ジェンダーロールに縛られない社会の実現を
2度の改姓を通じて体験した、不条理な出来事が井田さんにとっての原動力。同じような辛い経験を次世代にさせてはならないという使命感から、法改正の活動を続けてきた。
「これから結婚を迎える女性に知ってほしいのは、『女性だからといって名字を変える必要はない。あなたにはあなたの名字を名乗る権利があるよ』ということ。男性も結婚する相手が同姓にしてくれないから、『幸せな家族じゃない』『子どもがいじめられる』という既成概念や思い込みは捨ててほしいですね。だって、日本人同士の結婚しか同姓って強制されないんですよ。国際結婚は基本が夫婦別姓です。『両親がそれぞれの氏名のままで子どもを育てたらいじめに遭うから、国際結婚禁止』って言う人はいないですよね?」
別姓問題だけでなく、理想の夫婦像、さらには男らしさ・女らしさという考え方にも、多くの人が呪縛にとらわれているという。

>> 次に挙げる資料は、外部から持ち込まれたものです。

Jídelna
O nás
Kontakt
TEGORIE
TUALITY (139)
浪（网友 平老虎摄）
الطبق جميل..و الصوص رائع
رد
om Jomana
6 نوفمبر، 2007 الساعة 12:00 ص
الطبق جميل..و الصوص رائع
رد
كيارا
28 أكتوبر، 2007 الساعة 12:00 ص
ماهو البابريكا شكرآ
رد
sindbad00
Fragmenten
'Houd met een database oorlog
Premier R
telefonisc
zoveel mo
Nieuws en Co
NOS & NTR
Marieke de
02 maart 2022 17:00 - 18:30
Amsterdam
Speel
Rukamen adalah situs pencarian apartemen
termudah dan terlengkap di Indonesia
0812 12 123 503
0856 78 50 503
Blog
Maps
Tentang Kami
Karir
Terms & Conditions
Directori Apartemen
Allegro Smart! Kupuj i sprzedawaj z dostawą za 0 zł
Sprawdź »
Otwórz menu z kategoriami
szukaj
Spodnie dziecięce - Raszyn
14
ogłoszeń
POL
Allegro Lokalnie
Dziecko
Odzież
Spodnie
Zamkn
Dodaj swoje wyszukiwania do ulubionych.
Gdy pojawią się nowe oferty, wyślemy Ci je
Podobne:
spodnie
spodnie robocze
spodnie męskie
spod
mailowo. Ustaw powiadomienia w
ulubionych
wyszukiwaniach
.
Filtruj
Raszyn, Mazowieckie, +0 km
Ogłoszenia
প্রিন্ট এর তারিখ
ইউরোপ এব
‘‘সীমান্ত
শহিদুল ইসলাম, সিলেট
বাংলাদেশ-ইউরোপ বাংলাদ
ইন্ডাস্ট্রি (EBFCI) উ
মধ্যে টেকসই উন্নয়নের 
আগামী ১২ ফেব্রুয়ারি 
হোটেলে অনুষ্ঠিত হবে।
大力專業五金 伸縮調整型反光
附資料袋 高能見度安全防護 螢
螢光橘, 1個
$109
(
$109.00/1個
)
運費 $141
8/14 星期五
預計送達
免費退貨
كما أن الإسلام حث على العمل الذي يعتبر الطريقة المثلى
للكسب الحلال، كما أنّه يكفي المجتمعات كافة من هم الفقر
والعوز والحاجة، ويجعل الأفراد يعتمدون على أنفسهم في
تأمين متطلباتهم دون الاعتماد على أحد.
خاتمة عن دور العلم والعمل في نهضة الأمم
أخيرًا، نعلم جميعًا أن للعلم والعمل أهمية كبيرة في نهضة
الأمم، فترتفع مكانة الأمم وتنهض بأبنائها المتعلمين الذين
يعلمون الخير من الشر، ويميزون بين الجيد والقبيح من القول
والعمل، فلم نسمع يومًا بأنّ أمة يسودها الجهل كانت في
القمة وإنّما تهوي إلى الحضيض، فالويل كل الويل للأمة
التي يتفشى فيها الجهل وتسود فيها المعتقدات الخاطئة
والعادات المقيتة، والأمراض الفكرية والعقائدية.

「“ジェンダーロール”という言葉をご存じですか? 例えば『家事育児は女性がやるべき』とか『男性は家族を養うためこれくらい稼ぐもの』という、性別によって社会から期待される、または自ら表現する役割や行動様式のことです。男性だって、家族のために料理することが生きがいという人や、育休を取って家事育児をするのが向いている人もいるかもしれません。夫婦の役割は家族ごとに自分たちで決めればいいし、いろんな家族のあり方があっていいはずなのに、そこにとらわれて悩んだり、逆に相手を苦しめたりするケースが多いように思います。

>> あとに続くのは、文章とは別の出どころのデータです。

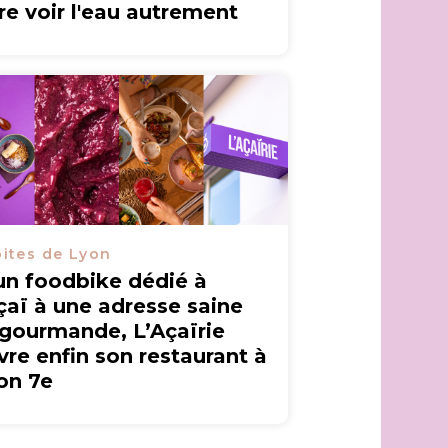
ire voir l'eau autrement
ites de Lyon
un foodbike dédié à
açaï à une adresse saine
 gourmande, L’Açaïrie
vre enfin son restaurant à
on 7e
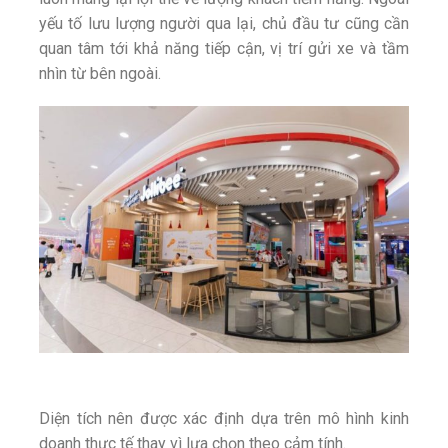
yếu tố lưu lượng người qua lại, chủ đầu tư cũng cần
quan tâm tới khả năng tiếp cận, vị trí gửi xe và tầm
nhìn từ bên ngoài.
Diện tích nên được xác định dựa trên mô hình kinh
doanh thực tế thay vì lựa chọn theo cảm tính.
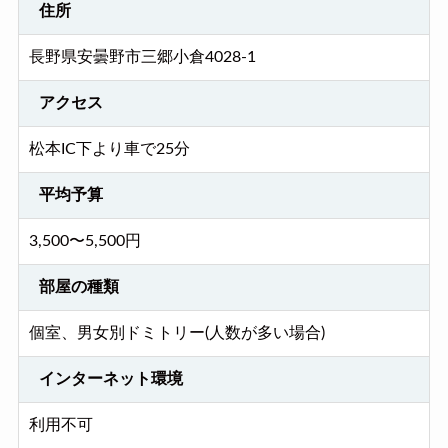
住所
長野県安曇野市三郷小倉4028-1
アクセス
松本IC下より車で25分
平均予算
3,500〜5,500円
部屋の種類
個室、男女別ドミトリー(人数が多い場合)
インターネット環境
利用不可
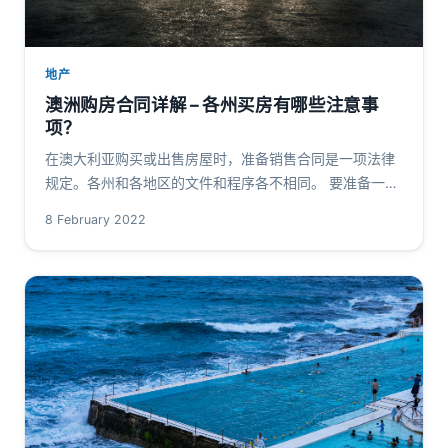
地产
澳洲购房合同详解 – 各州买房有哪些注意事
项？
在澳大利亚购买或出售房屋时，准备销售合同是一项法律
规定。各州和各地区的文件和程序各不相同。 要准备一份
销售合同，您需要一位有执照的房产经纪人或合格的律
8 February 2022
师。 有许多方法可以找到一个好…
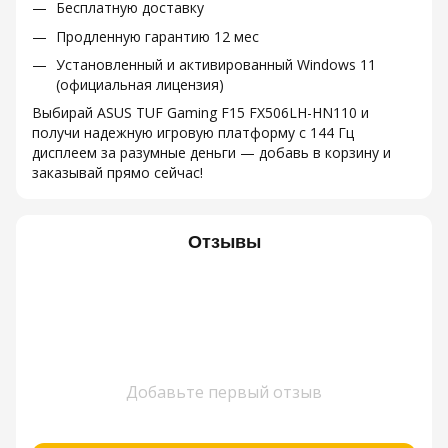
Бесплатную доставку
Продленную гарантию 12 мес
Установленный и активированный Windows 11
(официальная лицензия)
Выбирай ASUS TUF Gaming F15 FX506LH-HN110 и
получи надежную игровую платформу с 144 Гц
дисплеем за разумные деньги — добавь в корзину и
заказывай прямо сейчас!
Отзывы
Добавьте первый отзыв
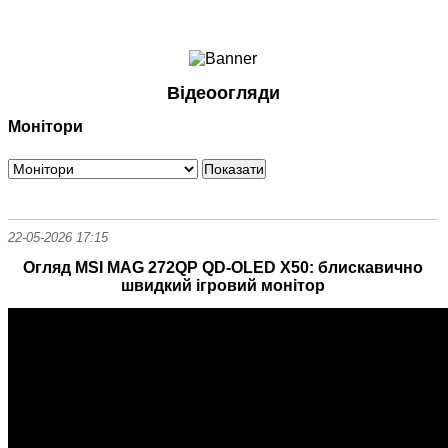
Ноутбуки і Планшети
Смартфони
Комунікації
Відеоогляди
Периферія
Монітори
Автоелектроніка
Програмне забезпечення
Ігри
22-05-2026 17:15
Огляд MSI MAG 272QP QD-OLED X50: блискавично
швидкий ігровий монітор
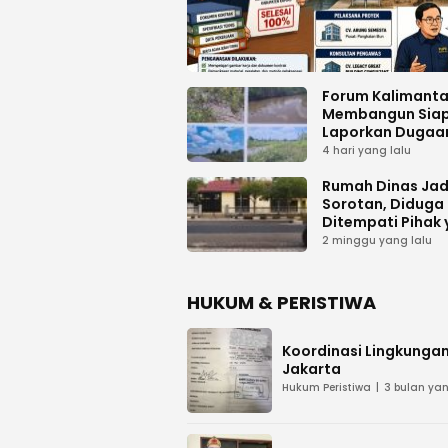
Forum Kalimant
Membangun Sia
Laporkan Dugaa
Proyek Bermasal
4 hari yang lalu
PUPR Kalteng
Rumah Dinas Jad
Sorotan, Diduga
Ditempati Pihak
Tak Berhak
2 minggu yang lalu
HUKUM & PERISTIWA
Koordinasi Lingkungan
Jakarta
Hukum Peristiwa
3 bulan yan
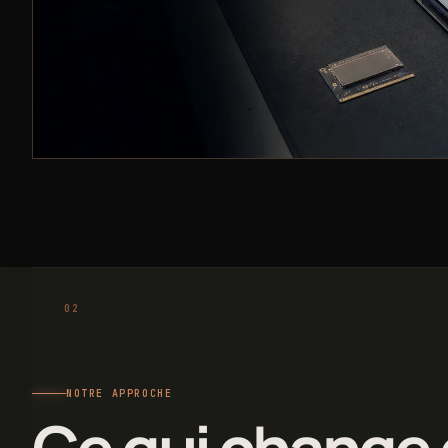
NOTRE APPROCHE
Ce qui change 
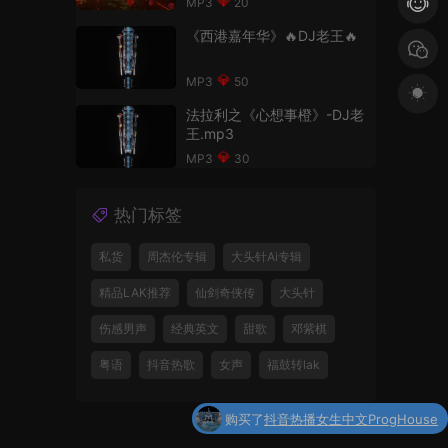
20
《西港嘉年华》🔥DJ老王🔥
50
法拉利之《心想事橙》-DJ老
王.mp3
30
热门标签
私货
周杰伦专辑
大头针Ai专辑
精品LAK推荐
仙剑奇侠传
大头针
伤感男声
经典英文
甜歌
邓紫棋
粤语
抖音热歌
女声
福鼓转lak
购买了
抖音热播女生中文ProgHouse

よくあるのは、年末年始に夫の実家に行くと、女性陣はキッチンに立って料理や準備に忙しくするのに、夫や義父はリビングで酒を飲んでいるというシーン。これってまさしく“ジェンダーロール”が生んだ風景ですよね。私は再婚した夫の実家に行った時、座っている夫を呼んで一緒にキッチンに行き、『これはどうするの?』『あれはどこにあるの?』と一緒に参加してもらうようにしました。私の息子も最初『◯◯君は座っていて』と言われましたが、娘には言われません。姪っ子たちに交じって2人も一緒に準備や皿洗いをするよう促しました。すると、義理の姉夫婦の夫もキッチンに立つようになり、男女関係なくみんなでご飯を作り、みんなで食卓を囲むようになったんです。夫の母は『あら!やってくれるのね!』と男性陣の参加を喜んでくれました。我が家も姉家族も共働き。自分の家では家事分担をしているのに、実家だとジェンダーロールに自分を当てはめていたんですね。

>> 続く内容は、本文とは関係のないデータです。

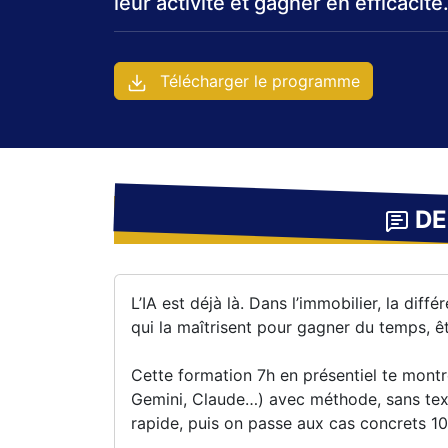
leur activité et gagner en efficacité
Télécharger le programme
DE
L’IA est déjà là. Dans l’immobilier, la dif
qui la maîtrisent pour gagner du temps, êt
Cette formation 7h en présentiel te montr
Gemini, Claude…) avec méthode, sans text
rapide, puis on passe aux cas concrets 1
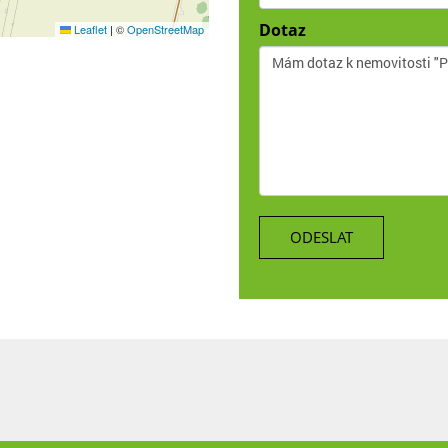
Dotaz
Leaflet
|
©
OpenStreetMap
ODESLAT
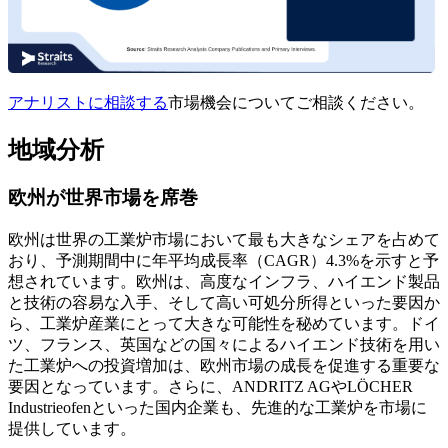
アナリストに相談する
市場機会についてご相談ください。
地域分析
欧州が世界市場を席巻
欧州は世界の工業炉市場において最も大きなシェアを占めて
おり、予測期間中に年平均成長率（CAGR）4.3%を示すと予
想されています。欧州は、高度なインフラ、ハイエンド製品
と技術の容易な入手、そして高い可処分所得といった要因か
ら、工業炉産業にとって大きな可能性を秘めています。ドイ
ツ、フランス、英国などの国々によるハイエンド技術を用い
た工業炉への投資増加は、欧州市場の成長を促進する重要な
要因となっています。さらに、ANDRITZ AGやLÖCHER
Industrieofenといった国内企業も、先進的な工業炉を市場に
提供しています。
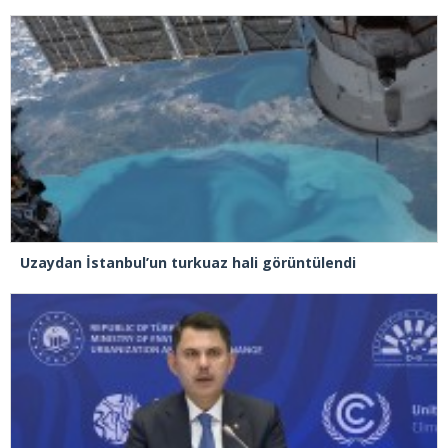
Uzaydan İstanbul’un turkuaz hali görüntülendi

性別役割分業を次世代に当たり前だと思わせたくない。誰もが気持ちよく過ごせるよう、嫌な思いをしないようにやり方を工夫したり提案したりしてみるといいと思います。
イギリスでは2017年から、性別にもとづくステレオタイプ(世間的固定概念)を助長する表現の広告は禁止されています(※3)。家庭で女性が料理を作り男性が食べる表現や、男の子はサッカーで女の子が人形遊びという描き方は、全部禁止の対象とみなされます。男女の性差関係なく『その人がその人らしくある生き方を尊重しよう』という取り組みは、世界的に広がっています」
(※3)出典:性差別CMは禁止 英広告業界団体 – BBCニュース
教育現場でも「男はズボン、女はスカート」という性別による服装の違いが、生物学的な性の区別ではなく男らしさ・女らしさの強要と見なされ始めている。こうしたジェンダー問題への配慮として、「制服の選択制」を取り入れる学校が増えているようだ(※4)。
「制服選択制のように社会的に作られたジェンダーロールに縛られず、選択肢のある社会が広がっていけば、『男なのに』とか『女のくせに』なんて差別的な言葉は使われなくなるはずです。ぜひ、同調圧力や差別発言に負けず、柔軟な考えで自分らしく生きてみませんか?」
(※4)出典:女子生徒の制服「スラックス」 選べる県立高校が増加中:朝日新聞デジタル
1975年、奈良県生まれ。早稲田大学卒業後、記者、ライターとして活動。現在は、都内のIT企業に勤める。2児の母。人生で2度の改姓を経験し、夫婦が同じ名字を名乗ることを強制する民法は男女平等ではなく、女性蔑視の概念を助長する制度だとして、2018年に「選択的夫婦別姓・全国陳情アクション」を立ち上げる。政治活動経験ゼロながら、地方議会への陳情アクションを通して法改正を目指している。クラウドファンディングを活用し、国会に意見書を送る活動を展開。47都道府県を対象にした「選択的夫婦別姓」についての意識調査プロジェクトなどを実施した。